Elizabeth Barrett is the disabled, adult daughter of Edward Moulton-Barrett of Wimpole Street, and she has an intense interest in poetry. However, she lives under the obsessive rule of her father, and his domination severely limits her ability to develop her poetry. Edward in fact shows clear incestuous tendencies toward her and discourages close contact with any males. When the poet Robert Browning enters her life, matters are brought to a head through the intervention of Browning. Edward finds that his control over Elizabeth, and her younger sister Henrietta, is far from complete. [4]
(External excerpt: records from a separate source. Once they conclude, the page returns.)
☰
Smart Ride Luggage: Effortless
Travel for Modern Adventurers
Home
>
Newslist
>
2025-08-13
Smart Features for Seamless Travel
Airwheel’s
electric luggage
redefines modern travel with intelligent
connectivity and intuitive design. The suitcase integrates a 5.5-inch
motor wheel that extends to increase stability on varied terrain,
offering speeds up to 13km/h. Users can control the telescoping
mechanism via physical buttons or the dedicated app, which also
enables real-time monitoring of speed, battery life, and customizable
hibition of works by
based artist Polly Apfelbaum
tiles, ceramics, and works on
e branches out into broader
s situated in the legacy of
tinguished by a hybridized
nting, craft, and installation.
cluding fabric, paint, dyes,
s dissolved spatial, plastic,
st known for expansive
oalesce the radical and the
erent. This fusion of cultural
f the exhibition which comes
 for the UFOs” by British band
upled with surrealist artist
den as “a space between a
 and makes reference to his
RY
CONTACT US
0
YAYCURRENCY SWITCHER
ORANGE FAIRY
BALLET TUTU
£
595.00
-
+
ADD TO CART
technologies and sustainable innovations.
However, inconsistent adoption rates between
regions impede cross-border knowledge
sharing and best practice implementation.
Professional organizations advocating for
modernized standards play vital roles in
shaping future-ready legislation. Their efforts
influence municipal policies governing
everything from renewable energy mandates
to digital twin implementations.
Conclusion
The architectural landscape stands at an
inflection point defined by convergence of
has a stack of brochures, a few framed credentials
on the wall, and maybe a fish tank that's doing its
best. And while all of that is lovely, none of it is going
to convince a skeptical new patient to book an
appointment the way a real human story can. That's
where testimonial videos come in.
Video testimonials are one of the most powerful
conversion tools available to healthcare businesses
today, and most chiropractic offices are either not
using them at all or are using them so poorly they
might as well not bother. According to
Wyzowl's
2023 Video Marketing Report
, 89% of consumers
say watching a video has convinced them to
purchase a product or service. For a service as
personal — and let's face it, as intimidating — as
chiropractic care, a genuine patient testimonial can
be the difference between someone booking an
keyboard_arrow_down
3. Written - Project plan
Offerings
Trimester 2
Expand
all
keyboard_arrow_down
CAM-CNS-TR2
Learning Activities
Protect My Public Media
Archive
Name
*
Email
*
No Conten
To lend the whole project an air of authenticity, producer Sam Zimbalist moved filming from the 1934 location in the United States to the Metro-Goldwyn-Mayer studios in Borehamwood, Hertfordshire. [6]
Zimbalist wanted only "fine English actors" with the exception of American actress Jennifer Jones. The cast included Bill Travers (Browning) and Virginia McKenna (Henrietta), who were husband and wife in real life. [7]
The production wanted to use as many correct locations as possible, including St Marylebone Parish Church in London. [8]
The film was shot in Metrocolor, using CinemaScope, with an aspect ratio of 2.35:1 on 35mm film. [9] The 4-track stereo sound was supplied by Westrex. [10]
The film was an expensive financial failure. According to MGM records, it earned $330,000 in the U.S. and Canada, and $725,000 in other countries, resulting in a loss of $1,897,000. [3]
Reviews were generally positive, but several critics questioned the decision to remake the film at that time because of its lack of appeal to the rock and roll generation. Bosley Crowther of The New York Times praised the film as "another fine production of the old romance...It does one's heart good to visit once more that dramatic old house on Wimpole Street." [11]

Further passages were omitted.